Cependant, un des clients n’a pas réagi comme escompté. Après une décharge homéopathique et n’arrivant pas à ouvrir la porte, il essaya de sortir par la fenêtre des toilettes qui se situait quand même à plus de deux mètres du sol. Voyant la hauteur et n’ayant plus l’âge de prendre des risques inutiles, il alerta les passants en leur demandant de l’aide.
Sentant les problèmes venir, nous sommes sortis du restaurant et avons gentiment demander ce qui se passait. Ayant rassuré le client, nous sommes allés le sauver, ce qui nous a valu une boisson offerte et un grand merci. La maman de mon ami, n’était pas dupe et nous a regardés d’un air soupçonneux mais n’a jamais rien dit.
Après cet incident, nous n’avons plus utilisé le transformateur… je pense qu’il dort toujours dans un des cartons au grenier et qui sait, il servira un jour à nouveau de façon inédite !
La procession
Nous avions dans tous nos villages des personnages uniques et hauts en couleur. Dans le restaurant, nous avions l’habitude d’en voir quelques-uns surtout le samedi soir. En ce début d’été, notre Finnelé venait chercher son fils attablé depuis quelques heures à une des tables. Ne le voyant pas se lever, elle resta elle aussi à boire des demis de vin blanc. La soirée était bien avancée quand notre Finnelé a été prise d’une envie pressante de faire pipi. Se doutant qu’elle n’arriverait pas aux toilettes à temps, elle se mis entre deux bancs du restaurant et se soulagea ! Après un moment de stupeur, nous avons ri aux larmes mais la patronne du restaurant demanda à son fils et moi de la ramener à la maison. Mais Finnelé ne pouvait plus marcher.
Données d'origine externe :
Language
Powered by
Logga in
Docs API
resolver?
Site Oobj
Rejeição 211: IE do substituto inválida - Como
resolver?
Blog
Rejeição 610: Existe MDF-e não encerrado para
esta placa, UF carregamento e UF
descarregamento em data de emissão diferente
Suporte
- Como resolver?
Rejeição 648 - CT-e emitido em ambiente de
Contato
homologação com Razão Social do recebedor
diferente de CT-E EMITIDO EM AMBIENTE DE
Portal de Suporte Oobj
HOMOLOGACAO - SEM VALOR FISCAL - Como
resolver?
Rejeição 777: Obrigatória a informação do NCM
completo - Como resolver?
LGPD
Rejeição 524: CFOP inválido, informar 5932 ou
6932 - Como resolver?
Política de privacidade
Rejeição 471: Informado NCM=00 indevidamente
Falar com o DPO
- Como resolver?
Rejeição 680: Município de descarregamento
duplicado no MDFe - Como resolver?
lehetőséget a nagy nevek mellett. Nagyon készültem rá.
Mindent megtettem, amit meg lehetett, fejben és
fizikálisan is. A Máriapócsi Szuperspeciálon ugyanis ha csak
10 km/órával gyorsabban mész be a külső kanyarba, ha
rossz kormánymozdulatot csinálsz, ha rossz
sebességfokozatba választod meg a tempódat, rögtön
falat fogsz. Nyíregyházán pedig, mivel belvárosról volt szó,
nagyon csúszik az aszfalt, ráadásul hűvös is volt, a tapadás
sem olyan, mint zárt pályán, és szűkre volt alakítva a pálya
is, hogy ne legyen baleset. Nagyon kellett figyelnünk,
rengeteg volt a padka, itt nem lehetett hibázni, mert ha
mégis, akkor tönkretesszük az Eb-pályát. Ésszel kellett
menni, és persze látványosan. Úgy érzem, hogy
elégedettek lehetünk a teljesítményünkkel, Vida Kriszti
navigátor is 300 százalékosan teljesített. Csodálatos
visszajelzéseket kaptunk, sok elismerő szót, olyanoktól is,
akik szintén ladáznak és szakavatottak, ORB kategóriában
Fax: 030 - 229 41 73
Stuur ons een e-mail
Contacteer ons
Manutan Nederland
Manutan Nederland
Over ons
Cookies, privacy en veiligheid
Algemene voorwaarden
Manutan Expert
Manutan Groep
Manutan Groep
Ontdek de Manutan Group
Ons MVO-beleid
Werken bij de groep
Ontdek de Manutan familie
Sa maison ne se trouvait pas très loin et nous avons pris ce que nous pouvions pour la transporter : une brouette.
C’est donc en brouette et accompagnée de clients hilares que dans une joyeuse procession nous avons ramené Finnelé à son domicile.
La mobylette
Un autre de ces personnages uniques aimait lui aussi s’attarder au restaurant et ses collègues de boissons lui faisait de temps à autre des farces. Cette fois-là, ils lui mirent de gros pavés dans les sacoches de sa mobylette qu’il avait toujours devant le restaurant. En voulant partir, il eut du mal à avancer. Il partit quand même en poussant une litanie de gros mots dont la richesse de vocabulaire pouvait dans ce domaine concurrencer nos références que sont Martzen et Bisch.
Le match de foot
Les anniversaires de mon ami étaient légendaires. Nous finissions tous avec quelques kilos en plus grâce à un repas gargantuesque et de nombreuses bouteilles que nous avions plaisirs à boire ensemble. Ce soir-là, nous avions déjà eu à l’apéritif notre quota d’alcool en ayant fini quatre bouteilles à cinq. Le saumon entier et les bouteilles de vin blanc qui l’accompagnèrent n’arrangèrent guère la situation si bien que pour retrouver notre forme pour attaquer le filet de bœuf, nous avons décidé de jouer au foot sur le parvis de l’église.
Comme but, la grande porte de l’église fut désignée d’office. Elle ne vit pas beaucoup de ballons car la justesse de nos tirs était très variable. Après une trentaine de minutes et l’offuscation des voisins, nous avons fini cette partie prêts à en découdre avec le reste du repas et quelques autres divins nectars. Ce soir-là, les quelque 100 mètres à faire pour rentrer furent bien longs à parcourir. Personne ne prit sa voiture et l’un des autres, tombés sur le champ de bataille, a fini la nuit dans sa voiture pour ne repartir que tard dans la matinée.